Version 8 of How do I remove one line from a file?

Updated 2006-12-29 19:06:13

How do you delete one line from a file? What kind of file are you talking about? There aren't, in general, lines in MP3 files, or GIF files, etc. In fact, most operating systems today don't have operating system calls that deal in lines. Instead, they come with what I have named, at times, "meta-read" functions - pieces of code which read in chunks of bytes from a file, and then, depending on the function's intention, add some code implementing a common interpretation of some of those bytes.

Most people, asking this particular question, are really asking "Assume that I have a plain, traditional, text file - containing 7 bit ASCII characters, where newline character indicate the end of a "line". How can I delete one of those "lines" ."

And honestly, I really believe that's what is being asked. So the following attempts to address that specific interpretation of this question.


Well, you could use sed. Or you could use something like the following code.

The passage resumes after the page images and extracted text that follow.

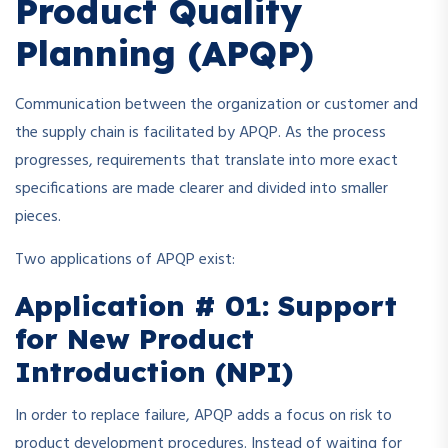
Product Quality
Planning (APQP)
Communication between the organization or customer and
the supply chain is facilitated by APQP. As the process
progresses, requirements that translate into more exact
specifications are made clearer and divided into smaller
pieces.
Two applications of APQP exist:
Application # 01: Support
for New Product
Introduction (NPI)
In order to replace failure, APQP adds a focus on risk to
product development procedures. Instead of waiting for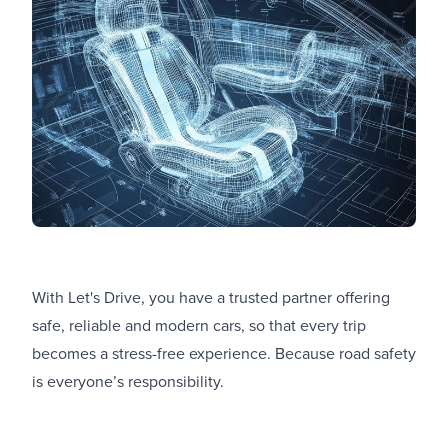
With Let's Drive, you have a trusted partner offering
safe, reliable and modern cars, so that every trip
becomes a stress-free experience. Because road safety
is everyone’s responsibility.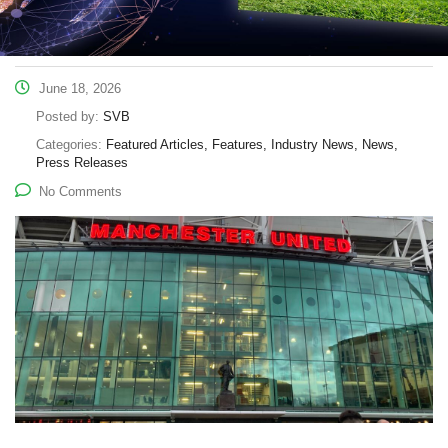
June 18, 2026
Posted by:
SVB
Categories:
Featured Articles, Features, Industry News, News,
Press Releases
No Comments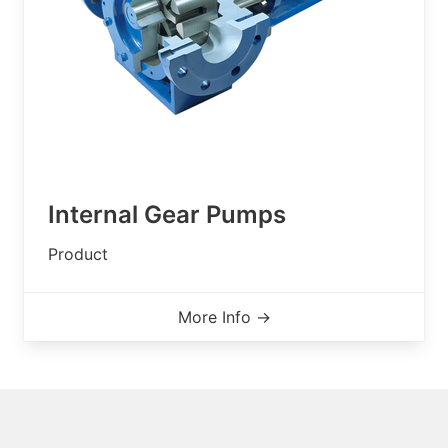
Internal Gear Pumps
Product
More Info →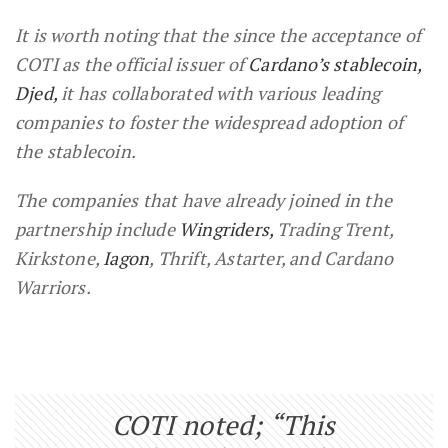
It is worth noting that the since the acceptance of
COTI as the official issuer of
Cardano’s stablecoin,
Djed,
it has collaborated with various leading
companies to foster the widespread adoption of
the stablecoin.
The companies that have already joined in the
partnership include
Wingriders,
Trading Trent,
Kirkstone,
Iagon
, Thrift, Astarter, and Cardano
Warriors.
COTI noted; “This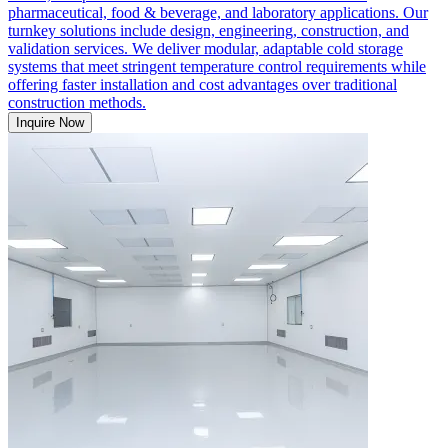
pharmaceutical, food & beverage, and laboratory applications. Our
turnkey solutions include design, engineering, construction, and
validation services. We deliver modular, adaptable cold storage
systems that meet stringent temperature control requirements while
offering faster installation and cost advantages over traditional
construction methods.
Inquire Now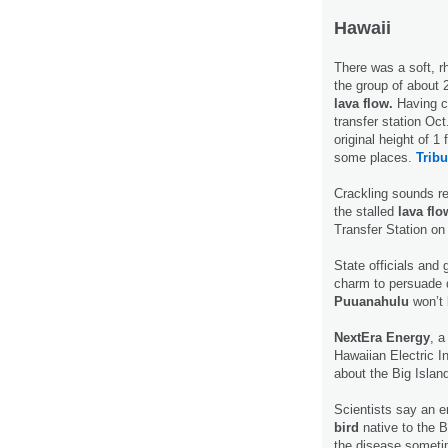
Hawaii
There was a soft, r
the group of about 2
lava flow.
Having cr
transfer station Oct
original height of 1
some places.
Tribu
Crackling sounds re
the stalled
lava flo
Transfer Station o
State officials and 
charm to persuade 
Puuanahulu
won’t 
NextEra Energy
, 
Hawaiian Electric Ind
about the Big Islan
Scientists say an 
bird
native to the B
the disease sometim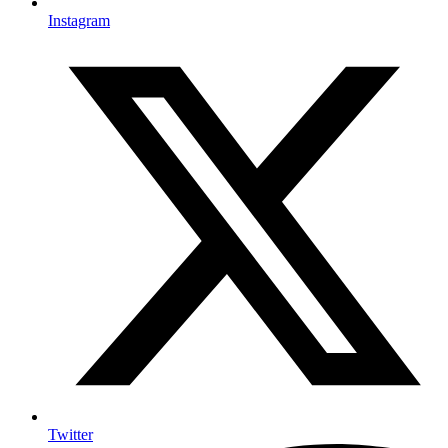
Instagram
Twitter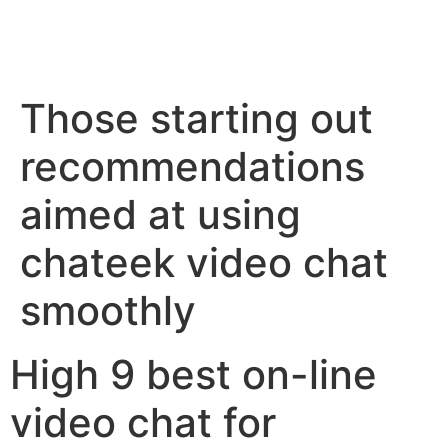
Those starting out
recommendations
aimed at using
chateek video chat
smoothly
High 9 best on-line
video chat for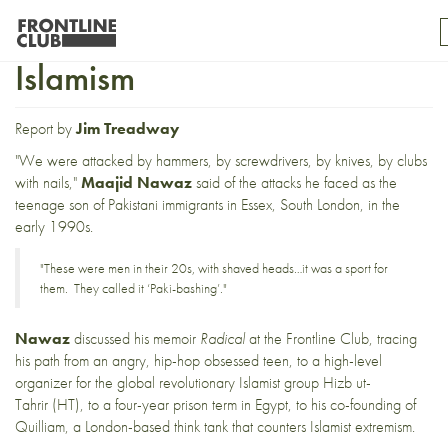
Radical: Democracy, Not
Islamism
Report by
Jim Treadway
"We were attacked by hammers, by screwdrivers, by knives, by clubs
with nails,"
Maajid Nawaz
said of the attacks he faced as the
teenage son of Pakistani immigrants in Essex, South London, in the
early 1990s.
"These were men in their 20s, with shaved heads…it was a sport for
them. They called it ‘Paki-bashing’."
Nawaz
discussed his memoir
Radical
at the Frontline Club, tracing
his path from an angry, hip-hop obsessed teen, to a high-level
organizer for the global revolutionary Islamist group
Hizb ut-
Tahrir
(HT), to a four-year prison term in Egypt, to his co-founding of
Quilliam
, a London-based think tank that counters Islamist extremism.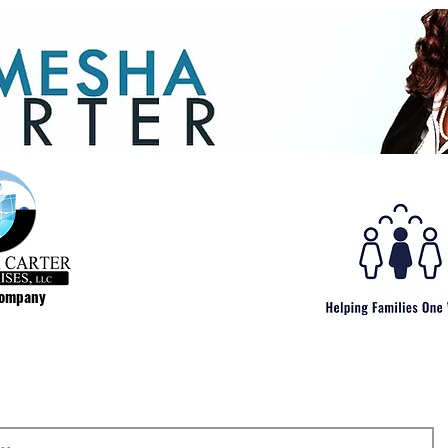
Company
..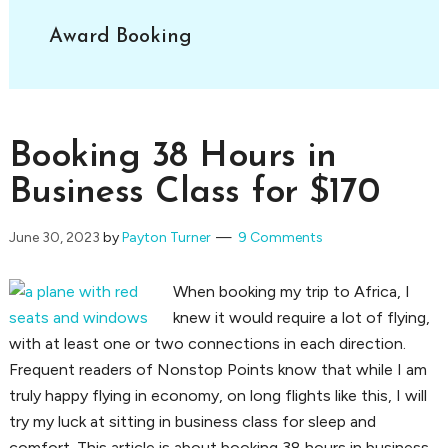
Award Booking
Booking 38 Hours in
Business Class for $170
June 30, 2023
by
Payton Turner
9 Comments
When booking my trip to Africa, I
knew it would require a lot of flying,
with at least one or two connections in each direction.
Frequent readers of Nonstop Points know that while I am
truly happy flying in economy, on long flights like this, I will
try my luck at sitting in business class for sleep and
comfort. This article is about booking 38 hours in business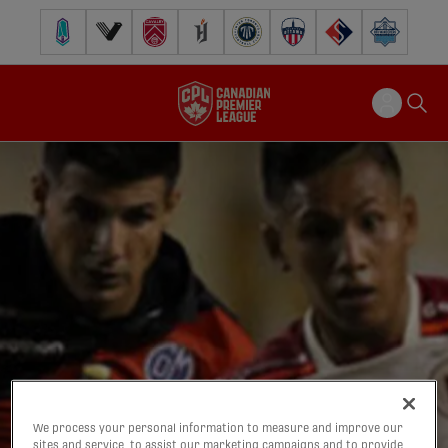
Pacific FC
Vancouver FC
Cavalry FC
Forge FC
Inter Toronto FC
Atlético Ottawa
FC Supra
Halifax Wander
We process your personal information to measure and improve our
sites and service, to assist our marketing campaigns and to provide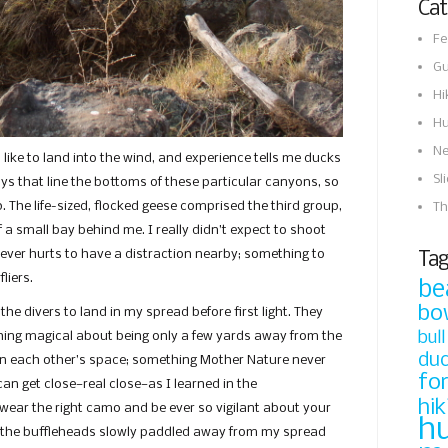
Cat
Fe
Gu
Hi
Hu
N
 like to land into the wind, and experience tells me ducks
Sl
s that line the bottoms of these particular canyons, so
. The life-sized, flocked geese comprised the third group,
Th
 a small bay behind me. I really didn’t expect to shoot
t ever hurts to have a distraction nearby; something to
Tag
liers.
be
bo
the divers to land in my spread before first light. They
bull
hing magical about being only a few yards away from the
du
in each other’s space; something Mother Nature never
fo
can get close—real close—as I learned in the
hik
wear the right camo and be ever so vigilant about your
h
 the buffleheads slowly paddled away from my spread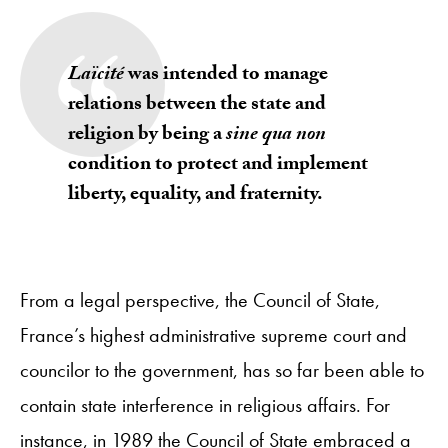
Laïcité
was intended to manage
relations between the state and
religion by being a
sine qua non
condition to protect and implement
liberty, equality, and fraternity.
From a legal perspective, the Council of State,
France’s highest administrative supreme court and
councilor to the government, has so far been able to
contain state interference in religious affairs. For
instance, in 1989 the Council of State embraced a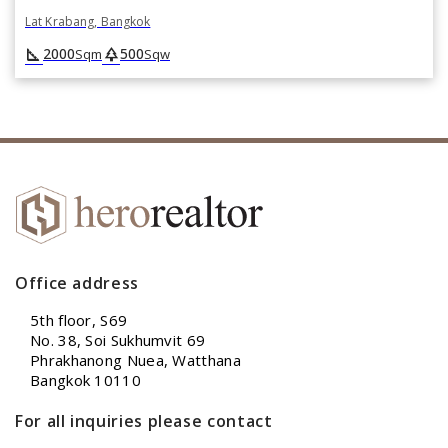
Lat Krabang, Bangkok
square_foot
park
2000
500
Sqm
Sqw
Office address
5th floor, S69
No. 38, Soi Sukhumvit 69
Phrakhanong Nuea, Watthana
Bangkok 10110
For all inquiries please contact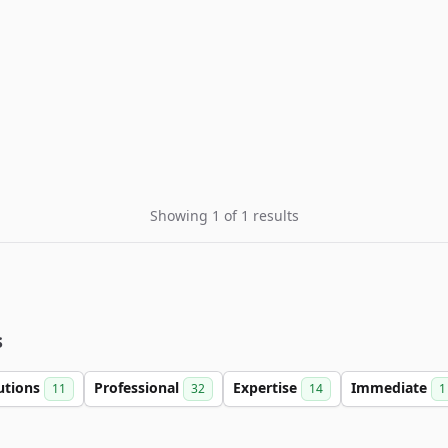
Showing 1 of 1 results
s
utions
Professional
Expertise
Immediate
11
32
14
1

    set tmpname /tmp/something

    set source [open $filename]
    set destination [open $tmpname w]
    set content [read $source]
    close $source
    set lines [split $content \n]
    set lines_after_deletion \
       [lreplace $lines $line_number_to_remove $line_number_to_remove]
    puts -nonewline $destination [join $lines_after_deletion \n]
    close $destination
    file rename -force $destination $source

Note, however, that in both of these cases, what you are doing are reading the entire file and writing out the entire file, counting lines.